Saturday, October 25, 2025
Saturday, October 25, 2025

US rate futures price in more cuts than Fed’s projections

By GERTRUDE CHAVEZ- DREYFUSS

NEW YORK — – US rate futures are pricing in a quicker pace of monetary easing over the next two years than the Federal Reserve penciled in last week in its latest projections, a view cemented after US military strikes on Iran introduced another threat to economic growth.

Traders in futures tracking the Secured Overnight Financing Rate (SOFR), a measure of the cost of borrowing cash overnight, are betting the Fed in 2026 will cut rates more than it anticipated in economic projections released at the close of the central bank’s policy meeting last Wednesday.

On Monday, traders’ SOFR bets had pushed the implied yield of futures contracts maturing in December 2026 SRAZ26 65 basis points (bps) below those expiring in December 2025 SRAZ25, a record low and the most negative that spread has ever been, suggesting market expectations of more rate cuts. This likely reflects a view that the US economy could hit a deeper slowdown than expected, analysts said.

The trade is used by investors in carry strategies, and while not predictive, it reflects where the market thinks interest rates are headed. The SOFR rate is currently 4.29 percent.
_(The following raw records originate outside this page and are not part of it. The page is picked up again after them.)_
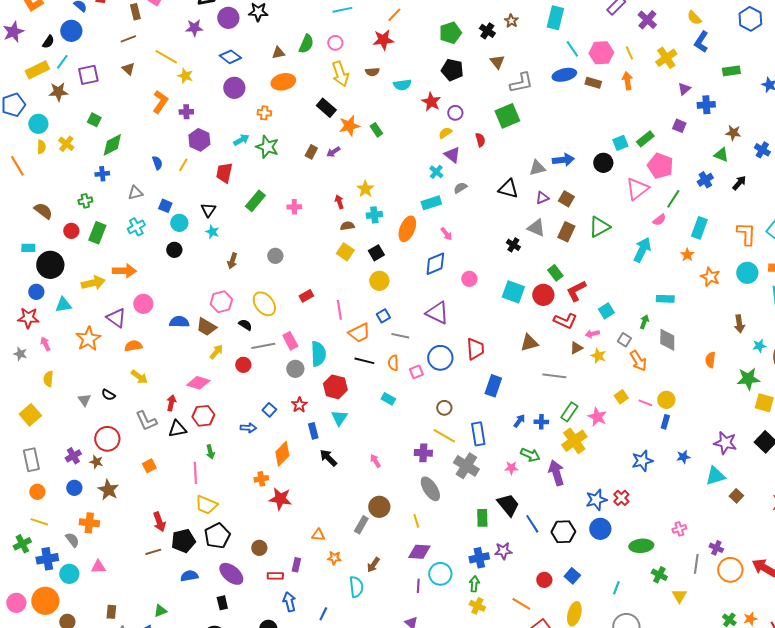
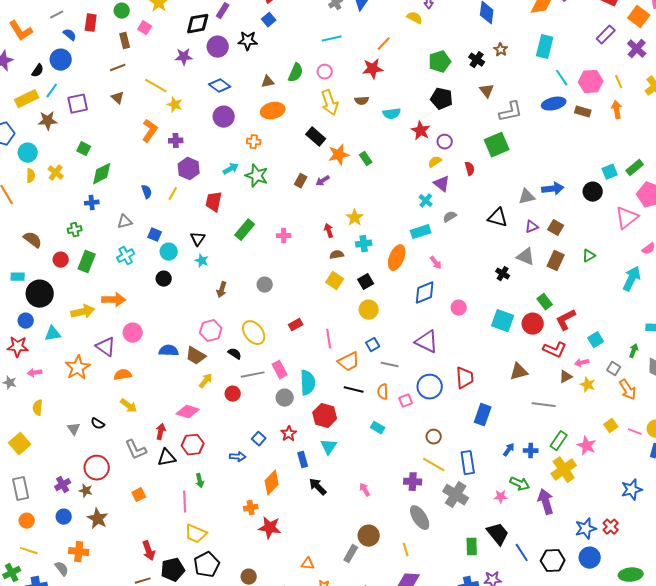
green triangle: (599, 227) -> (589, 256), size x0.6
pink arrow: (45, 344) -> (35, 373), turned -72

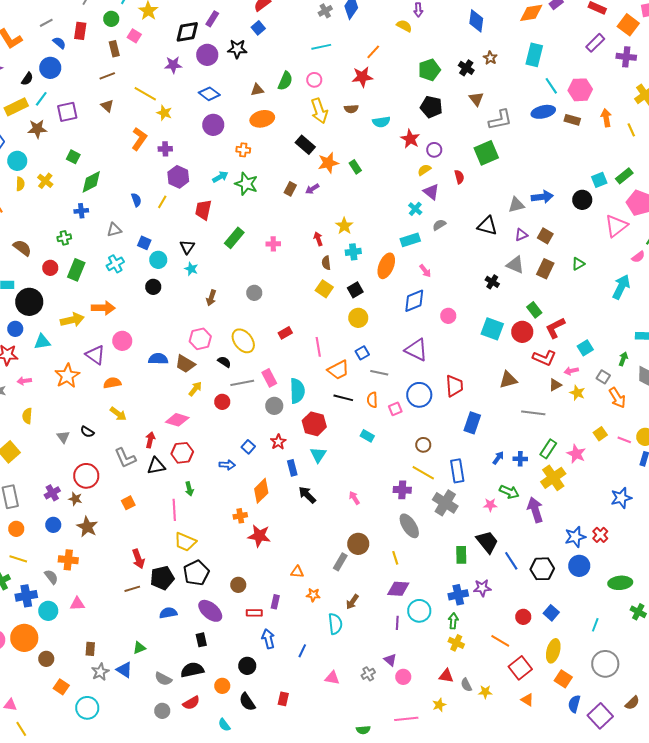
purple cross: (637, 49) -> (626, 57), turned -36
yellow line: (619, 82) -> (631, 130), moved
brown semicircle: (337, 255) -> (326, 263), turned -88

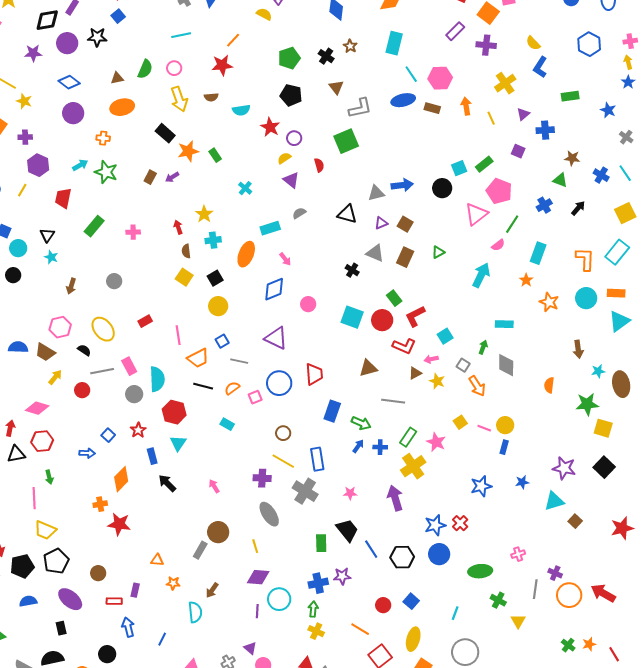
cyan cross: (415, 209) -> (245, 188), moved
orange semicircle: (372, 400) -> (232, 388), turned 56
green arrow: (509, 492) -> (361, 423), moved

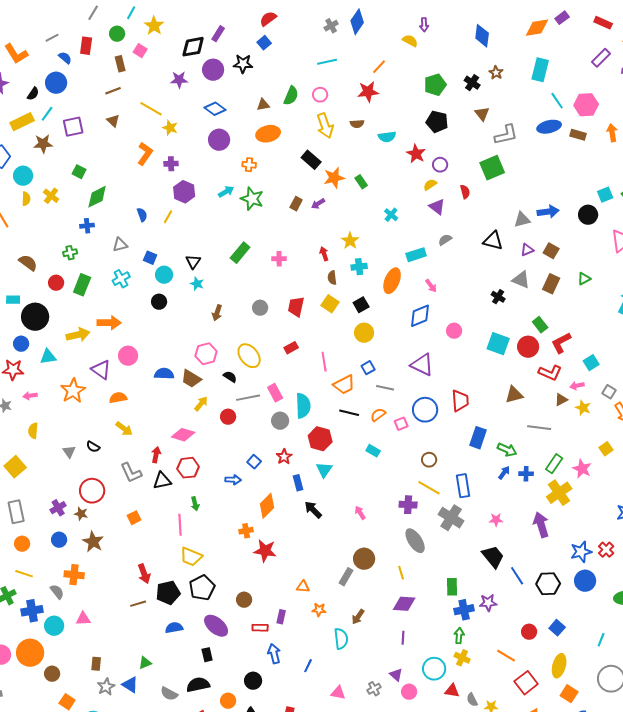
red trapezoid: (63, 198) -> (296, 307), moved
green rectangle: (321, 543) -> (452, 587), moved
cyan circle: (279, 599) -> (434, 669), moved

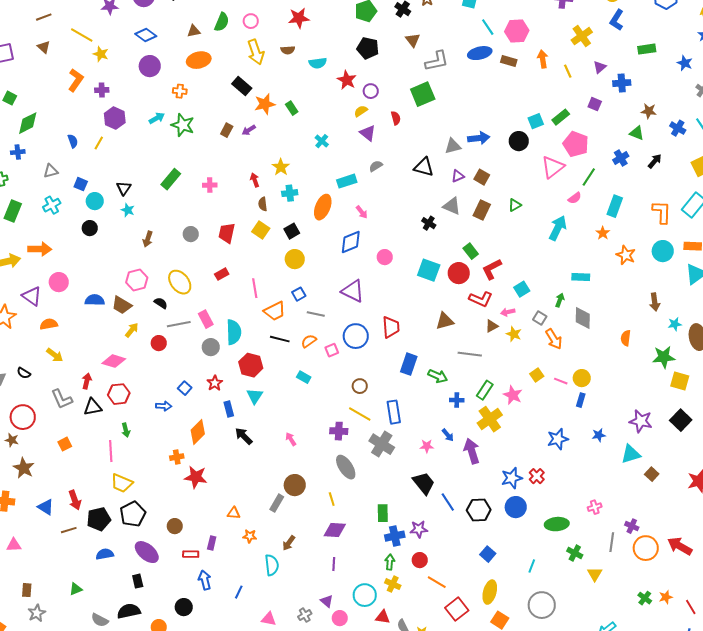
blue arrow: (504, 473) -> (448, 435), moved, turned 104
red circle: (529, 632) -> (420, 560), moved
blue triangle: (130, 685) -> (46, 507), moved

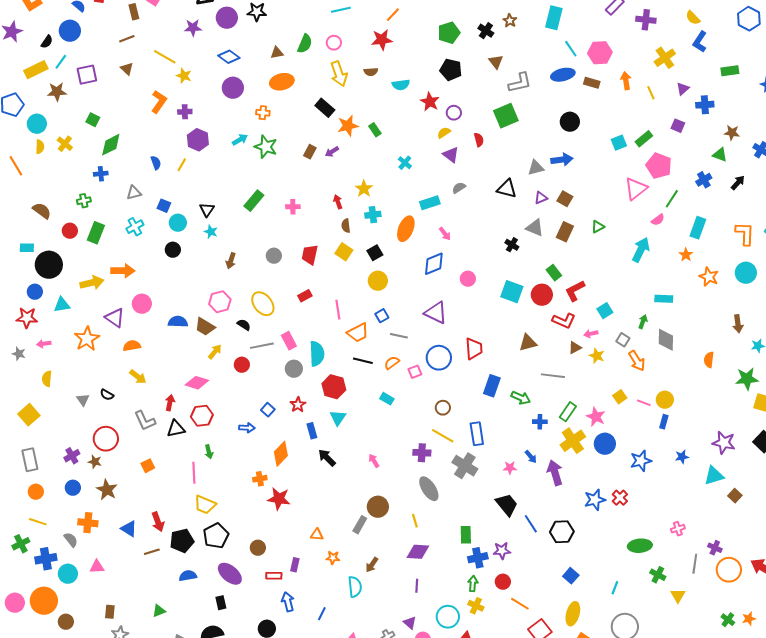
black circle: (519, 141) -> (570, 122), moved
blue circle: (516, 507) -> (605, 444), moved

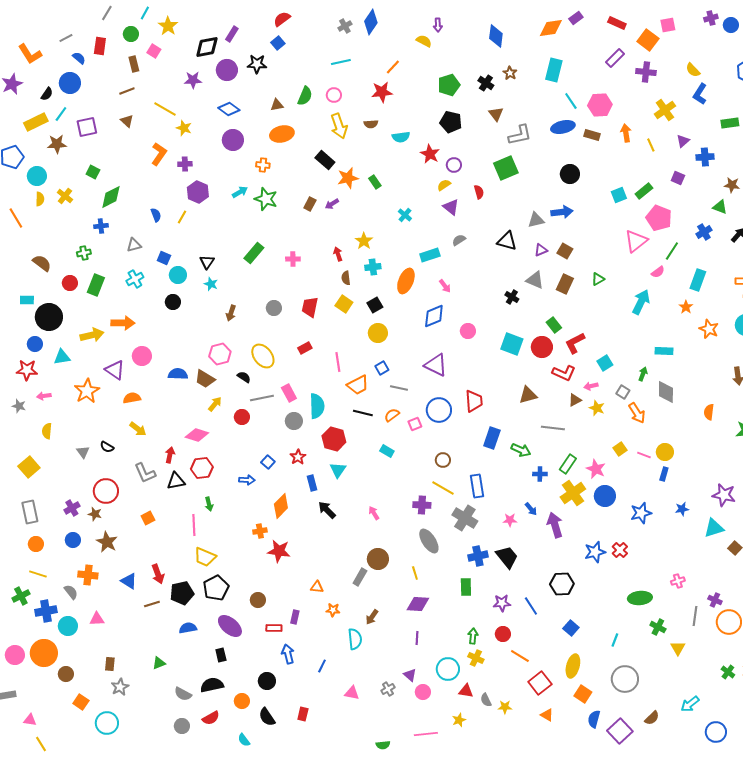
blue line: (531, 524) -> (531, 606), moved
blue cross: (478, 558) -> (478, 556), moved

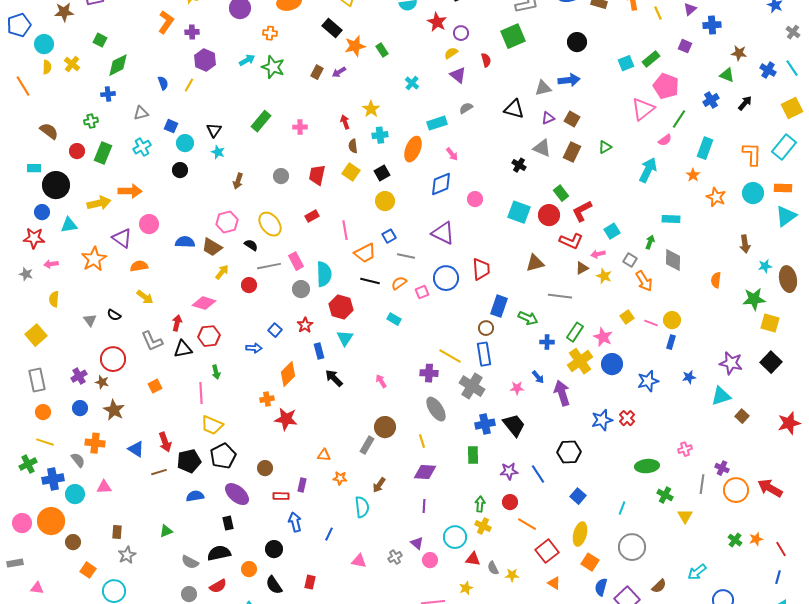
brown circle: (443, 460) -> (486, 328), moved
“I do think it’s definitely an expectation of slowing growth having an impact on Fed policy next year,” said Zachary Griffiths, head of investment grade and macro strategy at CreditSights in Charlotte.

“Slowing growth prospects and the effect of all the fiscal and geopolitical uncertainty coming to fruition in 2026…could drive the Fed to ease more.”

The rate cuts being priced in SOFR futures are a little more aggressive than the Fed’s rate outlook under its so-called “dot plot.” The dots show policymakers see rates being reduced by 25 basis points twice this year, from the current target range of 4.25 percent-4.50 percent, and only once each in 2026 and 2027.

Market expectations of a steeper rate cut path come even as investors worry that the US attack on Iran’s nuclear sites on Saturday could send oil prices LCOc1 much higher, increasing the risk of inflation and further cementing the Fed’s wait-and-see stance. Oil prices initially spiked to their highest since January, before paring gains.

But Seth Carpenter, global chief economist at Morgan Stanley, said the supposed pass-through of oil prices is quite modest, at 10 percent, which historically moves core inflation by only a couple of basis points.

“Even if the national income implications are close to a wash, the distributional effects imply softer consumer spending and thus growth,” Carpenter wrote in a research note on Sunday. “Higher oil prices feel inflationary, but they could ultimately mean downside risk for the Fed.”